Saved data entries
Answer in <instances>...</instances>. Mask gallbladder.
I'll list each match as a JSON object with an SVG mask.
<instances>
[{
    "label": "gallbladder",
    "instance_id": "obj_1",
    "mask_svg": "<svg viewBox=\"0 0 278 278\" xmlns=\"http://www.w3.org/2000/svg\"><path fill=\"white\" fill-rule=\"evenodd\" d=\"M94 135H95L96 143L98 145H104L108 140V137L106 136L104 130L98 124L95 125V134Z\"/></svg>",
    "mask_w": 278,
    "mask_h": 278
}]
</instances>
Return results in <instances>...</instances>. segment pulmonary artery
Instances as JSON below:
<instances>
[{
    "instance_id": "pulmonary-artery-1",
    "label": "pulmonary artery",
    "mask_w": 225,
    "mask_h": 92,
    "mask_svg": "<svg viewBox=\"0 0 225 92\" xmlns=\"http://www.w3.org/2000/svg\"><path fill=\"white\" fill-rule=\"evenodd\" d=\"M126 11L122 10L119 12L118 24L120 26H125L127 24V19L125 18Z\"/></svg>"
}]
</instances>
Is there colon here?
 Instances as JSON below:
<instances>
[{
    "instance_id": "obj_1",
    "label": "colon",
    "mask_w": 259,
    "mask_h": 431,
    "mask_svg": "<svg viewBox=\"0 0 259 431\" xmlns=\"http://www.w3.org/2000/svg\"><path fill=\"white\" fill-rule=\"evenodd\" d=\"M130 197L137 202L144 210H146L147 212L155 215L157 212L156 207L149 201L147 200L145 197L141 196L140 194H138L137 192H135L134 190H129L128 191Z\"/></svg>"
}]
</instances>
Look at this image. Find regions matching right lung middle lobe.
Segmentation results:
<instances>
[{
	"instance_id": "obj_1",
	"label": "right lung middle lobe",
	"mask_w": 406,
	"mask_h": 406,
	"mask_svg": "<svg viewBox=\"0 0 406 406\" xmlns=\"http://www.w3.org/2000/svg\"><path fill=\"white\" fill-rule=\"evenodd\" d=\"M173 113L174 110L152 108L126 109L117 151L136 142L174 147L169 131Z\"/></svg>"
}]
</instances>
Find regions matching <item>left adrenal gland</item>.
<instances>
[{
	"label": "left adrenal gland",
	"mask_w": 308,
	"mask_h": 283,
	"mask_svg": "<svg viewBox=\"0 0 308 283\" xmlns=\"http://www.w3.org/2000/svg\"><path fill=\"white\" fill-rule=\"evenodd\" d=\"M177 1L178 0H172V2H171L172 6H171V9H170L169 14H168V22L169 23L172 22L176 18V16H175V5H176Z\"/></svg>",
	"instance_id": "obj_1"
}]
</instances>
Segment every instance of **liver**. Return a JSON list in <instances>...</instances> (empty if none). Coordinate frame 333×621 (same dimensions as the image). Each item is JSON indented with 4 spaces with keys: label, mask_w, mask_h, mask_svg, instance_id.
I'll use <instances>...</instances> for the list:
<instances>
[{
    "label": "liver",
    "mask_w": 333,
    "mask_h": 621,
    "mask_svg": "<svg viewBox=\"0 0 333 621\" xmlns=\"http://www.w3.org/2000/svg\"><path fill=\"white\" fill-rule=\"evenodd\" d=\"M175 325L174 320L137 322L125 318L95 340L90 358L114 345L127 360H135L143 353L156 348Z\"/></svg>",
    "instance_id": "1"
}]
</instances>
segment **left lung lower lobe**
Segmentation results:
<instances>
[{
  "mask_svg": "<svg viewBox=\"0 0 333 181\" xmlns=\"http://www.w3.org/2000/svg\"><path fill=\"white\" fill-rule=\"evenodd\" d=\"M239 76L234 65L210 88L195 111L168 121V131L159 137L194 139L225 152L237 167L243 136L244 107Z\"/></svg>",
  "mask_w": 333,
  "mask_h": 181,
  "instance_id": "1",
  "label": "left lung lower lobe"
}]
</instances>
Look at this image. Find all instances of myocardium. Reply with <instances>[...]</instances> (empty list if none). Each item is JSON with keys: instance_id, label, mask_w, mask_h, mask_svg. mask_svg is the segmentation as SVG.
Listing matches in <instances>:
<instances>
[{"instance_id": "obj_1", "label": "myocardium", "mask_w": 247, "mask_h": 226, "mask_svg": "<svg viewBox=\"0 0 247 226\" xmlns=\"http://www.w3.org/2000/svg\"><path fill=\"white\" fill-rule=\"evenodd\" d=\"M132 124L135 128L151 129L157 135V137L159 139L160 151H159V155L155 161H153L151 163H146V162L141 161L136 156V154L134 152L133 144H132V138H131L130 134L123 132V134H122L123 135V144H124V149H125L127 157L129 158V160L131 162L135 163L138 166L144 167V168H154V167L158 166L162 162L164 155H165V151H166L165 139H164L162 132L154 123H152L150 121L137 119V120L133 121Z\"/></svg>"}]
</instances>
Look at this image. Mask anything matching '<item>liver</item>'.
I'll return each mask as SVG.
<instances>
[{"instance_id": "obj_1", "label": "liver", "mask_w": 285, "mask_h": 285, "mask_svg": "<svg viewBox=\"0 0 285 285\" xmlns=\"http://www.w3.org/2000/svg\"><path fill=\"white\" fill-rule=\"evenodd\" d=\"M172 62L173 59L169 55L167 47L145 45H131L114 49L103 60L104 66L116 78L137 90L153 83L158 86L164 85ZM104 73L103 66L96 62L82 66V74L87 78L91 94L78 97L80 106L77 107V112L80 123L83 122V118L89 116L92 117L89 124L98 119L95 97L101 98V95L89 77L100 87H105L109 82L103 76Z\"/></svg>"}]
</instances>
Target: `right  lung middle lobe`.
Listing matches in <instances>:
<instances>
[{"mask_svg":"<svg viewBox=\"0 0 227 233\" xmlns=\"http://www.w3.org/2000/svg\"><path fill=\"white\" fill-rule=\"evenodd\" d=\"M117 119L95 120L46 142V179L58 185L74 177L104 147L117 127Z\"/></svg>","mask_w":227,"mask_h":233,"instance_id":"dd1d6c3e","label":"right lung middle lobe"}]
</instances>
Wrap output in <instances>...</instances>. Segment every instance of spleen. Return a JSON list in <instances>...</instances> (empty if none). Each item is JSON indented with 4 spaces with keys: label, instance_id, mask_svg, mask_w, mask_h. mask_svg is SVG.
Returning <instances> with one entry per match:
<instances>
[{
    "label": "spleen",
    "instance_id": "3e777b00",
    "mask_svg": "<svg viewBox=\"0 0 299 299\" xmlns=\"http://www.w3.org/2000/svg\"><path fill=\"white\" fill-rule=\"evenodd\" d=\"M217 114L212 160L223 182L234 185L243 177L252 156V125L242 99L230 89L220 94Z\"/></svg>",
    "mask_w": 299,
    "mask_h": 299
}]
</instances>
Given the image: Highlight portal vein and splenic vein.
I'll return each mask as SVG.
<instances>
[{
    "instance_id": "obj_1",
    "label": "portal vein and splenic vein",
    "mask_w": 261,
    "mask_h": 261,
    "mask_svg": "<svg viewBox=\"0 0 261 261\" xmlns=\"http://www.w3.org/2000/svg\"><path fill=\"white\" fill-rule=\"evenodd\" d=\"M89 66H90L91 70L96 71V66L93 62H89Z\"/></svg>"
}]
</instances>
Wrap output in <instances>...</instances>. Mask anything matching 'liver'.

[TASK PROMPT] The full set of records above is to be printed exactly as it appears.

[RESPONSE]
Answer in <instances>...</instances>. Mask gallbladder.
I'll list each match as a JSON object with an SVG mask.
<instances>
[{
    "label": "gallbladder",
    "instance_id": "obj_1",
    "mask_svg": "<svg viewBox=\"0 0 278 278\" xmlns=\"http://www.w3.org/2000/svg\"><path fill=\"white\" fill-rule=\"evenodd\" d=\"M94 135H95L96 143L98 145H104L108 140V137L106 136L104 130L98 124L95 125V134Z\"/></svg>",
    "mask_w": 278,
    "mask_h": 278
}]
</instances>
Return results in <instances>...</instances>. segment pulmonary artery
Instances as JSON below:
<instances>
[{
    "instance_id": "pulmonary-artery-1",
    "label": "pulmonary artery",
    "mask_w": 225,
    "mask_h": 92,
    "mask_svg": "<svg viewBox=\"0 0 225 92\" xmlns=\"http://www.w3.org/2000/svg\"><path fill=\"white\" fill-rule=\"evenodd\" d=\"M126 11L122 10L119 12L118 24L120 26H125L127 24V19L125 18Z\"/></svg>"
}]
</instances>
Is there colon here?
 Instances as JSON below:
<instances>
[{
    "instance_id": "obj_1",
    "label": "colon",
    "mask_w": 259,
    "mask_h": 431,
    "mask_svg": "<svg viewBox=\"0 0 259 431\" xmlns=\"http://www.w3.org/2000/svg\"><path fill=\"white\" fill-rule=\"evenodd\" d=\"M130 197L137 202L144 210H146L147 212L155 215L157 212L156 207L149 201L147 200L145 197L141 196L140 194H138L137 192H135L134 190H129L128 191Z\"/></svg>"
}]
</instances>
Look at this image. Find regions matching right lung middle lobe.
Segmentation results:
<instances>
[{
	"instance_id": "obj_1",
	"label": "right lung middle lobe",
	"mask_w": 406,
	"mask_h": 406,
	"mask_svg": "<svg viewBox=\"0 0 406 406\" xmlns=\"http://www.w3.org/2000/svg\"><path fill=\"white\" fill-rule=\"evenodd\" d=\"M173 113L174 110L152 108L126 109L117 151L136 142L174 147L169 131Z\"/></svg>"
}]
</instances>
Find regions matching <item>left adrenal gland</item>.
<instances>
[{
	"label": "left adrenal gland",
	"mask_w": 308,
	"mask_h": 283,
	"mask_svg": "<svg viewBox=\"0 0 308 283\" xmlns=\"http://www.w3.org/2000/svg\"><path fill=\"white\" fill-rule=\"evenodd\" d=\"M177 1L178 0H172V2H171L172 6H171V9H170L169 14H168V22L169 23L172 22L176 18V16H175V5H176Z\"/></svg>",
	"instance_id": "obj_1"
}]
</instances>
Segment every instance of **liver**. Return a JSON list in <instances>...</instances> (empty if none). Coordinate frame 333×621 (same dimensions as the image). Each item is JSON indented with 4 spaces with keys: label, mask_w, mask_h, mask_svg, instance_id.
I'll use <instances>...</instances> for the list:
<instances>
[{
    "label": "liver",
    "mask_w": 333,
    "mask_h": 621,
    "mask_svg": "<svg viewBox=\"0 0 333 621\" xmlns=\"http://www.w3.org/2000/svg\"><path fill=\"white\" fill-rule=\"evenodd\" d=\"M175 325L174 320L137 322L125 318L95 340L90 358L114 345L127 360H135L143 353L156 348Z\"/></svg>",
    "instance_id": "1"
}]
</instances>
segment **left lung lower lobe**
Segmentation results:
<instances>
[{
  "mask_svg": "<svg viewBox=\"0 0 333 181\" xmlns=\"http://www.w3.org/2000/svg\"><path fill=\"white\" fill-rule=\"evenodd\" d=\"M239 76L234 65L210 88L195 111L168 121V131L159 137L194 139L225 152L237 167L243 136L244 107Z\"/></svg>",
  "mask_w": 333,
  "mask_h": 181,
  "instance_id": "1",
  "label": "left lung lower lobe"
}]
</instances>
Look at this image. Find all instances of myocardium. Reply with <instances>[...]</instances> (empty list if none). Each item is JSON with keys: instance_id, label, mask_w, mask_h, mask_svg. mask_svg is the segmentation as SVG.
Listing matches in <instances>:
<instances>
[{"instance_id": "obj_1", "label": "myocardium", "mask_w": 247, "mask_h": 226, "mask_svg": "<svg viewBox=\"0 0 247 226\" xmlns=\"http://www.w3.org/2000/svg\"><path fill=\"white\" fill-rule=\"evenodd\" d=\"M132 124L135 128L151 129L157 135V137L159 139L160 151H159V155L155 161H153L151 163H146V162L141 161L136 156V154L134 152L133 144H132V138H131L130 134L123 132V134H122L123 135V144H124V149H125L127 157L129 158V160L131 162L135 163L138 166L144 167V168H154V167L158 166L162 162L164 155H165V151H166L165 139H164L162 132L154 123H152L150 121L137 119V120L133 121Z\"/></svg>"}]
</instances>
Look at this image. Mask anything matching '<item>liver</item>'.
I'll return each mask as SVG.
<instances>
[{"instance_id": "obj_1", "label": "liver", "mask_w": 285, "mask_h": 285, "mask_svg": "<svg viewBox=\"0 0 285 285\" xmlns=\"http://www.w3.org/2000/svg\"><path fill=\"white\" fill-rule=\"evenodd\" d=\"M172 62L173 59L169 55L167 47L145 45H131L114 49L103 60L104 66L116 78L137 90L153 83L158 86L164 85ZM104 73L103 66L96 62L82 66V74L87 78L91 94L78 97L80 106L77 107V112L80 123L83 122V118L89 116L92 117L89 124L98 119L95 97L101 98V95L89 77L100 87H105L109 82L103 76Z\"/></svg>"}]
</instances>
Target: `right  lung middle lobe`.
Listing matches in <instances>:
<instances>
[{"mask_svg":"<svg viewBox=\"0 0 227 233\" xmlns=\"http://www.w3.org/2000/svg\"><path fill=\"white\" fill-rule=\"evenodd\" d=\"M117 119L95 120L46 142V179L58 185L74 177L104 147L117 127Z\"/></svg>","mask_w":227,"mask_h":233,"instance_id":"dd1d6c3e","label":"right lung middle lobe"}]
</instances>
Wrap output in <instances>...</instances>. Segment every instance of spleen. Return a JSON list in <instances>...</instances> (empty if none). Each item is JSON indented with 4 spaces with keys: label, instance_id, mask_svg, mask_w, mask_h. mask_svg is SVG.
Returning <instances> with one entry per match:
<instances>
[{
    "label": "spleen",
    "instance_id": "3e777b00",
    "mask_svg": "<svg viewBox=\"0 0 299 299\" xmlns=\"http://www.w3.org/2000/svg\"><path fill=\"white\" fill-rule=\"evenodd\" d=\"M217 114L212 160L223 182L234 185L243 177L252 156V125L242 99L230 89L220 94Z\"/></svg>",
    "mask_w": 299,
    "mask_h": 299
}]
</instances>
Given the image: Highlight portal vein and splenic vein.
I'll return each mask as SVG.
<instances>
[{
    "instance_id": "obj_1",
    "label": "portal vein and splenic vein",
    "mask_w": 261,
    "mask_h": 261,
    "mask_svg": "<svg viewBox=\"0 0 261 261\" xmlns=\"http://www.w3.org/2000/svg\"><path fill=\"white\" fill-rule=\"evenodd\" d=\"M89 66H90L91 70L96 71V66L93 62H89Z\"/></svg>"
}]
</instances>
Wrap output in <instances>...</instances>. Mask anything matching 'liver'.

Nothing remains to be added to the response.